After yesterday’s massive ECB-induced moves across all markets, traders were a bit shell-shocked heading into the always important Non-Farm Payrolls report. Today’s jobs report was even more highly anticipated than usual because it represented the last major US economic release ahead of the Fed’s December monetary policy meeting, where the central bank is mulling its first interest rate hike in nearly a decade.
As we noted in our NFP Preview report though, the stakes may not have been as high as they appeared: after all, recent comments (including from Fed Chair Janet Yellen herself) heavily hinted at an interest rate hike, so it likely would have taken a truly disastrous jobs report to call that plan into question.
Even to the most skeptical of traders, today’s Non-Farm Payroll report was far from disastrous. The US economy created 211k jobs in the month of November, slightly better than the 201k anticipated. Furthermore, revisions added 35k jobs to the previous two months’ reports.
The details under-the-hood were similarly solid. The unemployment rate held steady at 5.0%, though average hours worked dipped modestly to 34.5 hours. Crucially, average hourly earnings rose 0.2% m/m, as expected; this measure is closely watched by the Federal Reserve as a leading indicator for inflation and points to the potential for price pressures to pick up moving forward.
In sum, this jobs report should be “good enough” for the Federal Reserve to go ahead and raise interest rates at its meeting in two weeks, especially with given the big rise in EUR/USD (and therefore pullback in the value of the dollar) yesterday. Fed Funds futures traders seem to agree, with the implied odds of an interest rate hike ticking up to 79% in the wake of the release, according to the CME’s FedWatch tool. In our view, this number could rise further in the coming days, supporting the dollar, especially if Fed officials continue to strike a hawkish tone.

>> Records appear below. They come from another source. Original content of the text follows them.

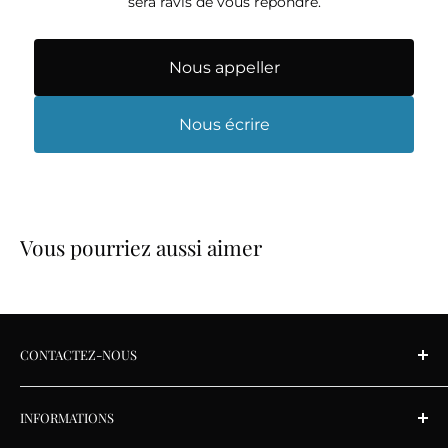
sera ravis de vous répondre.
Nous appeller
Nous écrire
Vous pourriez aussi aimer
CONTACTEZ-NOUS
Lundi au vendredi: 9 h à 17 h 30
INFORMATIONS
Samedi: 9 h à 17 h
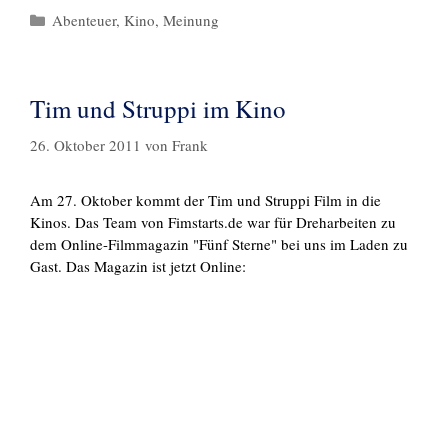
Kategorien
Abenteuer
,
Kino
,
Meinung
Tim und Struppi im Kino
26. Oktober 2011
von
Frank
Am 27. Oktober kommt der Tim und Struppi Film in die
Kinos. Das Team von Fimstarts.de war für Dreharbeiten zu
dem Online-Filmmagazin "Fünf Sterne" bei uns im Laden zu
Gast. Das Magazin ist jetzt Online:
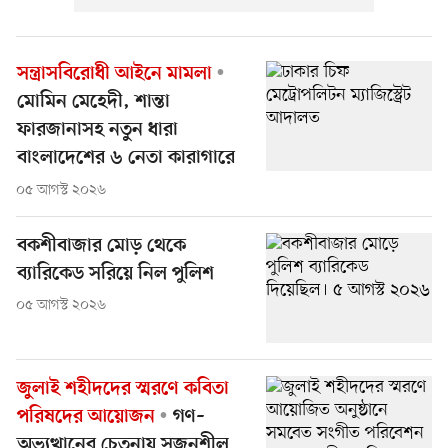
সন্ত্রাসবিরোধী আইনে মামলা
মোমিন মেহেদী, শান্তা
ফারজানাসহ নতুন ধারা
বাংলাদেশের ৬ নেতা কারাগারে
০৫ আগস্ট ২০২৬
বকশীবাজার মোড় থেকে
ব্যারিকেড সরিয়ে নিল পুলিশ
০৫ আগস্ট ২০২৬
জুলাই শহীদদের স্মরণে কবিতা
পরিষদের আয়োজন
গণ–
অভ্যুত্থানের চেতনায় সৃজনশীল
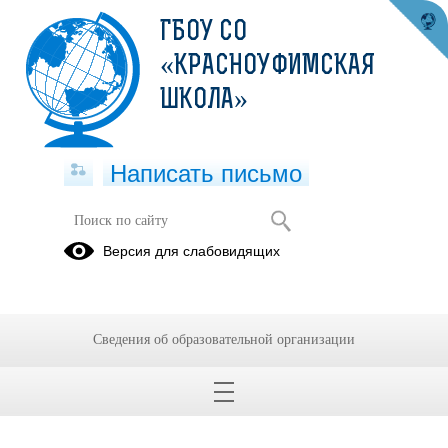
ГБОУ СО
«КРАСНОУФИМСКАЯ
ШКОЛА»
Написать письмо
Версия для слабовидящих
Отчет об исполнении бюджета 2
кв.2019г.
Опубликовано на сайте
Сведения об образовательной организации
29 января 2021
Скачать
Посмотреть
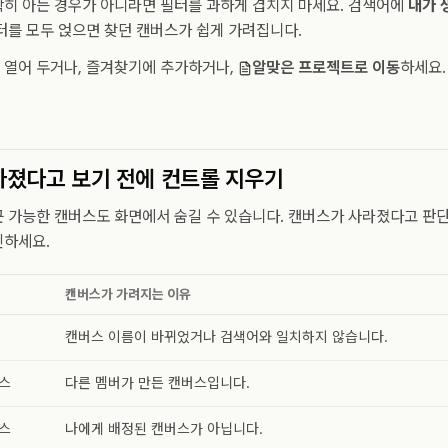
확히 아는 경우가 아니라면 필터를 과하게 겹치지 마세요. 검색어에
내가 
를 모두 얹으면 찾던 캔버스가 쉽게 가려집니다.
 열어 두거나, 즐겨찾기에 추가하거나,
알맞은 프로젝트로 이동
하세요.
라졌다고 보기 전에 컨트롤 지우기
 가능한 캔버스도 화면에서 숨길 수 있습니다. 캔버스가 사라졌다고 판
인하세요.
캔버스가 가려지는 이유
캔버스 이름이 바뀌었거나 검색어와 일치하지 않습니다.
스
다른 멤버가 만든 캔버스입니다.
스
나에게 배정된 캔버스가 아닙니다.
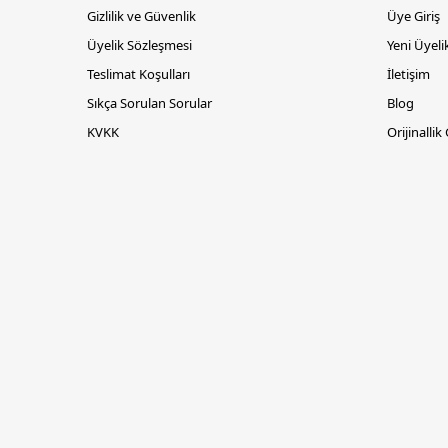
Gizlilik ve Güvenlik
Üye Giriş
Üyelik Sözleşmesi
Yeni Üyeli
Teslimat Koşulları
İletişim
Sıkça Sorulan Sorular
Blog
KVKK
Orijinallik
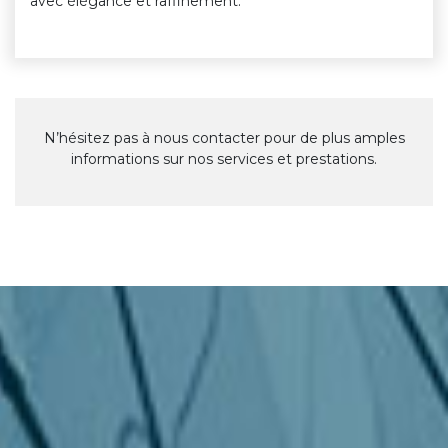
avec élégance et raffinement.
N’hésitez pas à nous contacter pour de plus amples
informations sur nos services et prestations.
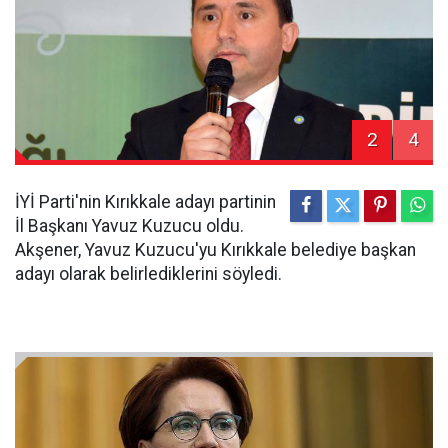
2
4
İYİ Parti'nin Kırıkkale adayı partinin
İl Başkanı Yavuz Kuzucu oldu.
Akşener, Yavuz Kuzucu'yu Kırıkkale belediye başkan
adayı olarak belirlediklerini söyledi.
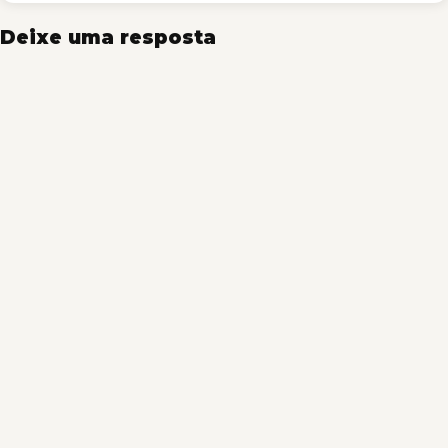
Deixe uma resposta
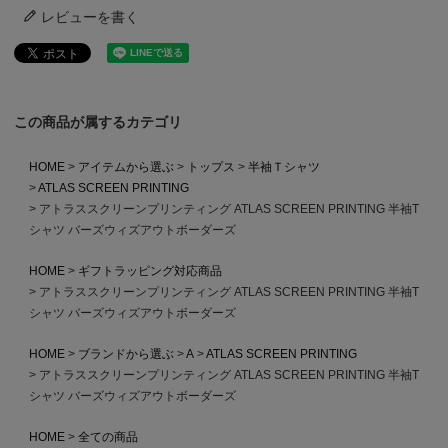
レビューを書く
この商品が属するカテゴリ
HOME
アイテムから選ぶ
トップス
半袖Ｔシャツ
ATLAS SCREEN PRINTING
アトラススクリーンプリンティング ATLAS SCREEN PRINTING 半袖T
シャツ バーズウィズアウトボーダーズ
HOME
ギフトラッピング対応商品
アトラススクリーンプリンティング ATLAS SCREEN PRINTING 半袖T
シャツ バーズウィズアウトボーダーズ
HOME
ブランドから選ぶ
A
ATLAS SCREEN PRINTING
アトラススクリーンプリンティング ATLAS SCREEN PRINTING 半袖T
シャツ バーズウィズアウトボーダーズ
HOME
全ての商品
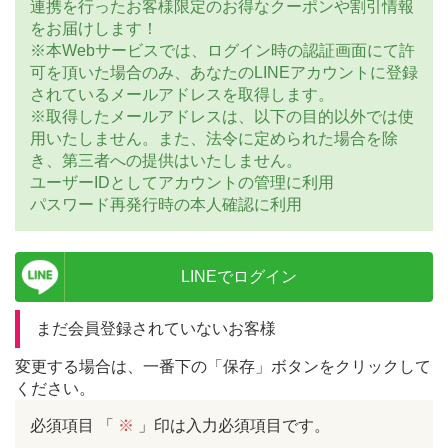
連携を行ったお客様限定のお得なクーポンや割引情報
をお届けします！
※本Webサービスでは、ログイン時の認証画面にて許
可を頂いた場合のみ、あなたのLINEアカウントに登録
されているメールアドレスを取得します。
※取得したメールアドレスは、以下の目的以外では使
用いたしません。また、法令に定められた場合を除
き、第三者への提供はいたしません。
ユーザーIDとしてアカウントの管理に利用
パスワード再発行時の本人確認に利用
LINEでログイン
まだ会員登録されていないお客様
変更する場合は、一番下の「保存」ボタンをクリックして
ください。
必須項目
「
※
」印は入力必須項目です。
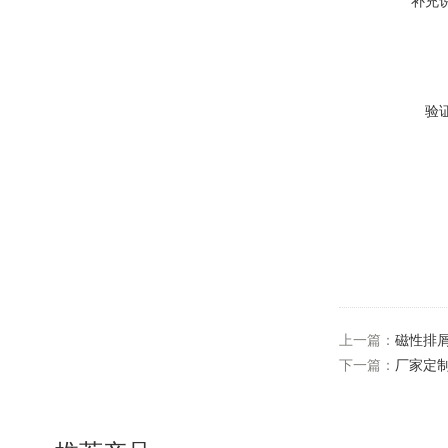
补充
验
上一篇：
磁性排
下一篇：
厂家定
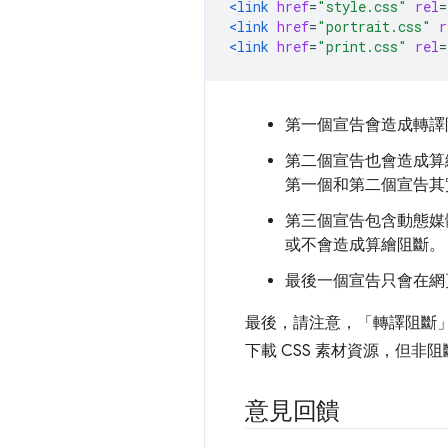
<link
href
=
"style.css"
rel
=
<link
href
=
"portrait.css"
r
<link
href
=
"print.css"
rel
=
第一個宣告會造成轉譯
第二個宣告也會造成算
第一個和第二個宣告其
第三個宣告包含動態媒
或不會造成算繪阻斷。
最後一個宣告只會在網頁
最後，請注意，「轉譯阻斷
下載 CSS 素材資源，但非
意見回饋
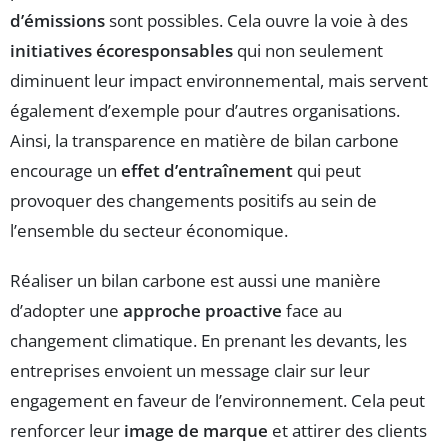
d’émissions
sont possibles. Cela ouvre la voie à des
initiatives écoresponsables
qui non seulement
diminuent leur impact environnemental, mais servent
également d’exemple pour d’autres organisations.
Ainsi, la transparence en matière de bilan carbone
encourage un
effet d’entraînement
qui peut
provoquer des changements positifs au sein de
l’ensemble du secteur économique.
Réaliser un bilan carbone est aussi une manière
d’adopter une
approche proactive
face au
changement climatique. En prenant les devants, les
entreprises envoient un message clair sur leur
engagement en faveur de l’environnement. Cela peut
renforcer leur
image de marque
et attirer des clients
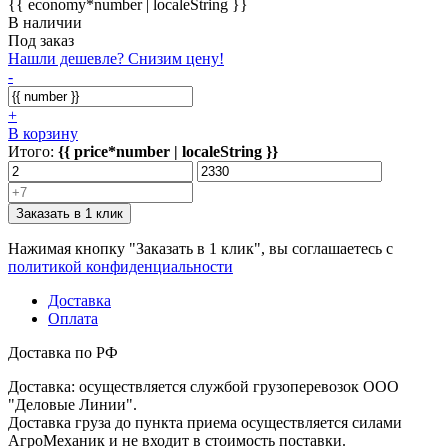
{{ economy*number | localeString }}
В наличии
Под заказ
Нашли дешевле? Снизим цену!
-
+
В корзину
Итого:
{{ price*number | localeString }}
Заказать в 1 клик
Нажимая кнопку "Заказать в 1 клик", вы соглашаетесь с
политикой конфиденциальности
Доставка
Оплата
Доставка по РФ
Доставка: осуществляется службой грузоперевозок ООО
"Деловые Линии".
Доставка груза до пункта приема осуществляется силами
АгроМеханик и не входит в стоимость поставки.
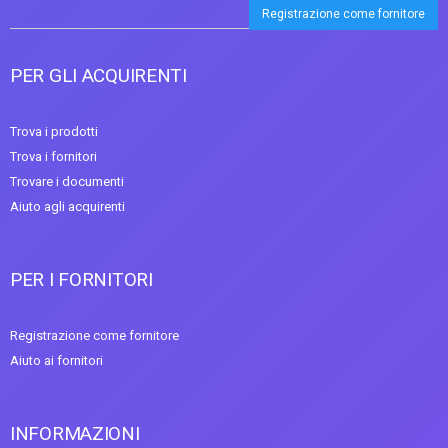
Registrazione come fornitore
PER GLI ACQUIRENTI
Trova i prodotti
Trova i fornitori
Trovare i documenti
Aiuto agli acquirenti
PER I FORNITORI
Registrazione come fornitore
Aiuto ai fornitori
INFORMAZIONI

The market reaction to the NFP release was muted, at least in relation to yesterday’s big moves. The dollar initially rose 40-60 pips against the euro and the yen, though those moves have been almost completely unwound as of writing. US equities dropped on the now more likely prospect of tighter monetary policy and now point to an essentially flat open. Bond yields saw a quick spike that has since been unwound, much like the FX market. Finally, gold is trading counter-intuitively higher, while oil is on the back foot ahead of a key OPEC meeting later today.